▶ [Task to carry out] From the line that contains "social media" to the last line of the entries, write each line out exactly; include both ends and nothing else.

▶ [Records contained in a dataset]
____
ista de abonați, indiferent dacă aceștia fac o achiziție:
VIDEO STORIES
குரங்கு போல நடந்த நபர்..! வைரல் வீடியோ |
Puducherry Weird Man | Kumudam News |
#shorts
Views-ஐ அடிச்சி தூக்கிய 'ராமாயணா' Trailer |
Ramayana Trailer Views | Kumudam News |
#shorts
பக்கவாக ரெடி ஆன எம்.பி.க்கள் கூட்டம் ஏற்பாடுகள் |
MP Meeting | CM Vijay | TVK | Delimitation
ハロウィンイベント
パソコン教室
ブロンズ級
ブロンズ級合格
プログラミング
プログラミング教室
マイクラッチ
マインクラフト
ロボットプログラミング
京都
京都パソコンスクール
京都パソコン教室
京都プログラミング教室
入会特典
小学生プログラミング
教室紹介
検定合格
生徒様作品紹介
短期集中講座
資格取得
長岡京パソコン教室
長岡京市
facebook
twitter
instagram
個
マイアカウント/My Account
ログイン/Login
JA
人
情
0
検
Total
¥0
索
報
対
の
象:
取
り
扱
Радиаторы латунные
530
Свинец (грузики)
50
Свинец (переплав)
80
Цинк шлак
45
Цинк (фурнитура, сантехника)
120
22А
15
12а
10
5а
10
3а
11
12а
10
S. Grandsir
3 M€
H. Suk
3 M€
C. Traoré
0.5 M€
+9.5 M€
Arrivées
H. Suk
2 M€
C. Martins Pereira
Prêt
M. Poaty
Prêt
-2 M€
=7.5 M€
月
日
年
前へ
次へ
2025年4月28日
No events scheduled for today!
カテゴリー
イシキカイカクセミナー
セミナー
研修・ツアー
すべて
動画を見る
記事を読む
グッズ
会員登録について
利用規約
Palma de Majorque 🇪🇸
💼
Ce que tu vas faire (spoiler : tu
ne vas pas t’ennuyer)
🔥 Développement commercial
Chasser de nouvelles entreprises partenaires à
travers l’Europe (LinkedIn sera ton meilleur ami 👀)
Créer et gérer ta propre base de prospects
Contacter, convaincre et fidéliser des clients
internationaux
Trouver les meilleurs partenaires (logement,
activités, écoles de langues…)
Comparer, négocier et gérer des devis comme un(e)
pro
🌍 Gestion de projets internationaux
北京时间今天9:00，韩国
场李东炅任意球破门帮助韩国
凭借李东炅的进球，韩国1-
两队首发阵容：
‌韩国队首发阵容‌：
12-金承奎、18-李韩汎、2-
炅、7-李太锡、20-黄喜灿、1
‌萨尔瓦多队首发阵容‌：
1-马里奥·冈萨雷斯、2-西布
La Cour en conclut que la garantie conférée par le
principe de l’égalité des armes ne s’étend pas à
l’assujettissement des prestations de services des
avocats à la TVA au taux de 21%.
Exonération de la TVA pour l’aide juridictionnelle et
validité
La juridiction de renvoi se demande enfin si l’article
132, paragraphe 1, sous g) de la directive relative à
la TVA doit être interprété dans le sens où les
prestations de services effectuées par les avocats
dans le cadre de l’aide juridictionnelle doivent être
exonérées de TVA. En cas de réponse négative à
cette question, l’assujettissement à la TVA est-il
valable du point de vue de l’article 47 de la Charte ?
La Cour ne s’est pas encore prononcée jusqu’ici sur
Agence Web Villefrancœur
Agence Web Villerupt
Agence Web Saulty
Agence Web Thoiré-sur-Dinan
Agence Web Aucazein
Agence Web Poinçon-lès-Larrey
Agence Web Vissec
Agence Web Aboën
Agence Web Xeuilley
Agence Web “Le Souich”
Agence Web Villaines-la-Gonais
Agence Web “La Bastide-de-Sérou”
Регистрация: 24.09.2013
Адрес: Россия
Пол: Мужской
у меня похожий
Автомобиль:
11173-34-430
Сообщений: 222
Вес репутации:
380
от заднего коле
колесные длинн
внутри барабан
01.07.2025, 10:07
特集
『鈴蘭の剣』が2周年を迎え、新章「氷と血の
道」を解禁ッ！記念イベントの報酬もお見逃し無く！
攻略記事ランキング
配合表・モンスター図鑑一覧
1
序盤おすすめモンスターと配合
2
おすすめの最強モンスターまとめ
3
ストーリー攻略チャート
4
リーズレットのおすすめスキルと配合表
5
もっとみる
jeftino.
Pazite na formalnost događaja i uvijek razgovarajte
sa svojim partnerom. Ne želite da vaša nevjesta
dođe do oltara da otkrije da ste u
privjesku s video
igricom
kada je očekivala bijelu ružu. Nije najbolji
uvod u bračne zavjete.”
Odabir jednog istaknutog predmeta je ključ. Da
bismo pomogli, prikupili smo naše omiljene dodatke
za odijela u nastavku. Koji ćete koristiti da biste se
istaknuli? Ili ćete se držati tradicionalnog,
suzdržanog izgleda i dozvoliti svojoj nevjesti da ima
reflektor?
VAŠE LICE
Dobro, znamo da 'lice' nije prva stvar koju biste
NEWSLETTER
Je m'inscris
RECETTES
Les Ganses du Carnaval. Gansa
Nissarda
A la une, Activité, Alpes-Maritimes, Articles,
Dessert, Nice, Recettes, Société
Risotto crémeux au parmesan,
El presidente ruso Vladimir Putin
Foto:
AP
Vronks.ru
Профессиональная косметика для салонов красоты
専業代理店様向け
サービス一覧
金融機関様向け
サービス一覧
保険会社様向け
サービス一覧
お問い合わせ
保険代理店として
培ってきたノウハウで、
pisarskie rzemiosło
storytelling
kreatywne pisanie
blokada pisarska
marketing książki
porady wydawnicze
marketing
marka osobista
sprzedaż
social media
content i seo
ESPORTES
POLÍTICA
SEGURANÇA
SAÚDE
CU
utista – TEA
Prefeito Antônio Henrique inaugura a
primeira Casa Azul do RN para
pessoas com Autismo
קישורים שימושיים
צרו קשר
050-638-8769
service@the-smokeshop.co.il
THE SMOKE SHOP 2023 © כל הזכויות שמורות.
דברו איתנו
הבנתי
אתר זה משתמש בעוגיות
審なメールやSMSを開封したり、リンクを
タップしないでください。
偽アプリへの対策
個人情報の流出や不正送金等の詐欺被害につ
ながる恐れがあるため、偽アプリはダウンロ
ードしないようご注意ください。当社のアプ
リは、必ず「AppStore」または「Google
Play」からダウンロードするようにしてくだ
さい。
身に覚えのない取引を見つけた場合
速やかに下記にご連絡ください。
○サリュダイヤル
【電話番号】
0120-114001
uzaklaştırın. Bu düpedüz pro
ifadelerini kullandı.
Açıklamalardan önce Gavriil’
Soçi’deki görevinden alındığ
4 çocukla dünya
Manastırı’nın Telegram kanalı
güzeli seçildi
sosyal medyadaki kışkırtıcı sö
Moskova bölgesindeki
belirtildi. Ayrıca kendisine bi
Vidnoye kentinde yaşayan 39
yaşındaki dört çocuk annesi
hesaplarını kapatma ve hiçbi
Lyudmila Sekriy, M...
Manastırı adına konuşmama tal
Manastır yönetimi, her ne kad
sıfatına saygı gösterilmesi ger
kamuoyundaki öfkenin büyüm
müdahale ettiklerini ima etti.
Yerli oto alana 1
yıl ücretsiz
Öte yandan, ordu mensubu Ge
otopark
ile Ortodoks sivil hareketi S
____
▶ [Result for this exercise]
social media
content i seo
ESPORTES
POLÍTICA
SEGURANÇA
SAÚDE
CU
utista – TEA
Prefeito Antônio Henrique inaugura a
primeira Casa Azul do RN para
pessoas com Autismo
קישורים שימושיים
צרו קשר
050-638-8769
service@the-smokeshop.co.il
THE SMOKE SHOP 2023 © כל הזכויות שמורות.
דברו איתנו
הבנתי
אתר זה משתמש בעוגיות
審なメールやSMSを開封したり、リンクを
タップしないでください。
偽アプリへの対策
個人情報の流出や不正送金等の詐欺被害につ
ながる恐れがあるため、偽アプリはダウンロ
ードしないようご注意ください。当社のアプ
リは、必ず「AppStore」または「Google
Play」からダウンロードするようにしてくだ
さい。
身に覚えのない取引を見つけた場合
速やかに下記にご連絡ください。
○サリュダイヤル
【電話番号】
0120-114001
uzaklaştırın. Bu düpedüz pro
ifadelerini kullandı.
Açıklamalardan önce Gavriil’
Soçi’deki görevinden alındığ
4 çocukla dünya
Manastırı’nın Telegram kanalı
güzeli seçildi
sosyal medyadaki kışkırtıcı sö
Moskova bölgesindeki
belirtildi. Ayrıca kendisine bi
Vidnoye kentinde yaşayan 39
yaşındaki dört çocuk annesi
hesaplarını kapatma ve hiçbi
Lyudmila Sekriy, M...
Manastırı adına konuşmama tal
Manastır yönetimi, her ne kad
sıfatına saygı gösterilmesi ger
kamuoyundaki öfkenin büyüm
müdahale ettiklerini ima etti.
Yerli oto alana 1
yıl ücretsiz
Öte yandan, ordu mensubu Ge
otopark
ile Ortodoks sivil hareketi S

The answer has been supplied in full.